Prince George’s firefighters buckle up for safety
By Daniel J. Gross | The Gazette,
Seat belts are sparsely used among firefighters en route to emergencies because of the inconvenience and difficulty to put them on while in full protective gear, according to fire officials.
But Prince George’s County has become one of the only nationwide jurisdictions placing new emphasis on firefighter safety.
The College Park Fire/EMS Station has retrofitted a fire engine and ladder truck with ReadyReach seat belt systems, and a second fire engine is in the process of having one added. The safety belt system extends seat belt straps for firefighters to easily put on even when in full fire protective gear and is located outside and above the seat, as opposed to behind it.
The College Park station became the first in Prince George’s to have the seat belt system when it was installed last month through a father-son firefighter connection.
Nick Wilbur, 22, has been a live-in volunteer firefighter at the College Park station for the past four and a half years while taking classes at Adelphi-based University of Maryland University College for a degree in fire administration. His father, Mike Wilbur, is a lieutenant with the New York’s fire department, specializing in emergency vehicle operations and apparatus placement. Mike Wilbur created ReadyReach by working with Indiana Mills and Manufacturing, a designer and manufacturer of advanced safety systems.
Through the connection, Mike Wilbur has visited College Park several times and has gotten to know the command staff from leading classes on firetruck operation. He donated the seat belts to the College Park station and had them added to a fire engine and ladder truck last month.

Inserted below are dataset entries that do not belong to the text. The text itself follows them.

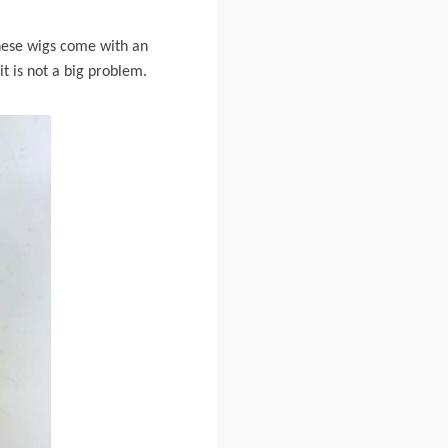
these wigs come with an
it is not a big problem.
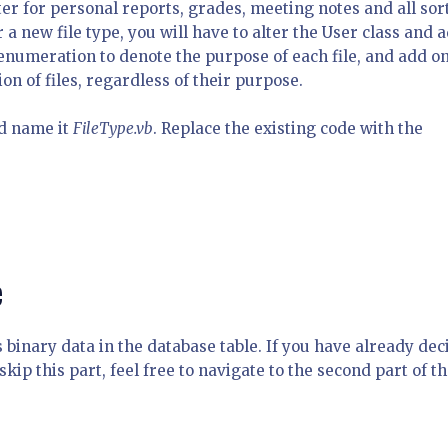
ter for personal reports, grades, meeting notes and all sor
r a new file type, you will have to alter the User class and 
 enumeration to denote the purpose of each file, and add o
ion of files, regardless of their purpose.
d name it
FileType.vb
. Replace the existing code with the
e
s binary data in the database table. If you have already de
 skip this part, feel free to navigate to the second part of t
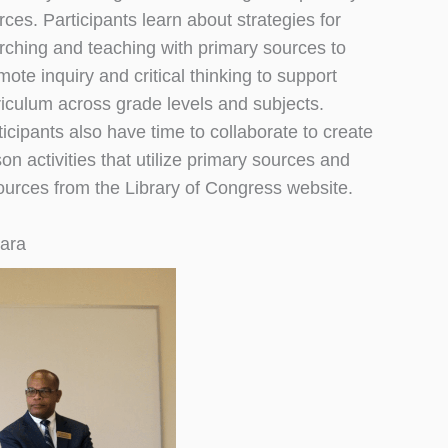
rces. Participants learn about strategies for
rching and teaching with primary sources to
mote inquiry and critical thinking to support
riculum across grade levels and subjects.
ticipants also have time to collaborate to create
son activities that utilize primary sources and
ources from the Library of Congress website.
gara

“It’s all about safety,” said College Park Volunteer Fire Chief Bill Corrigan.
Corrigan said each retrofit costs anywhere from $100 to $1,000 but that a lot of fire engine manufacturers will begin installing the advanced seat belts as a standard.
Firefighters have no problem wearing ReadyReach seat belts because they are so easy to get on and off, Corrigan said, adding that the station’s second firetruck is in the process of being retrofitted for them.
“It’s always been a challenge, getting the guys in the back in seat belts, seeing how tight it is back there,” he said. “With these new ones, there’s a lot more room to work in them. You can put it on and still remain in your seat.”
Corrigan said that he does not know of any collisions at the College Park station in recent years, but he said that such incidents are not uncommon.
“Every year, there’s always documented cases of firefighters being killed or injured because of not wearing their seat belts,” he said.
Nick Wilbur said he is excited that his father is doing something to improve the safety of firefighters and especially pleased that the station he works for was able to complete the retrofits.
“He had been noticing that in all the wrecks that were happening, firefighters weren’t wearing seat belts, so he started working on trying to improve the usability of seat belts,” Nick Wilbur said of his father. “He’s done a great job. He’s worked very hard. I’m happy and all the guys here are happy that he’s been able to do this.”
According to a 2011 U.S. Fire Administration report on firefighter injuries nationally, between 2006 and 2008 there were roughly 4,880 annual firefighter injuries that occurred while traveling. There were 81,070 injuries overall, the report says.
Mark Brady, chief spokesman for the county’s fire/EMS department, said there have been no fatalities or serious injuries to Prince George’s firefighters from driving in recent years, but said the seat belt retrofit is an overall proactive means of improving firefighter safety.
Brady said since the retrofitting to the College Park vehicle, the county department has received many requests for more information from other fire departments in other counties and states.
“I believe this demonstrates the interest firefighters have in making the job safer,” Brady said.
Fire officials in Prince George’s are weighing the possibilities of adding ReadyReach systems to more fire vehicles throughout the county, either through retrofitting or through the gradual purchase of new fire engines and trucks with ReadyReach pre-installed, Brady said.
Corrigan said the county has ordered an additional seven pieces of apparatus that all will be equipped with ReadyReach seat belts.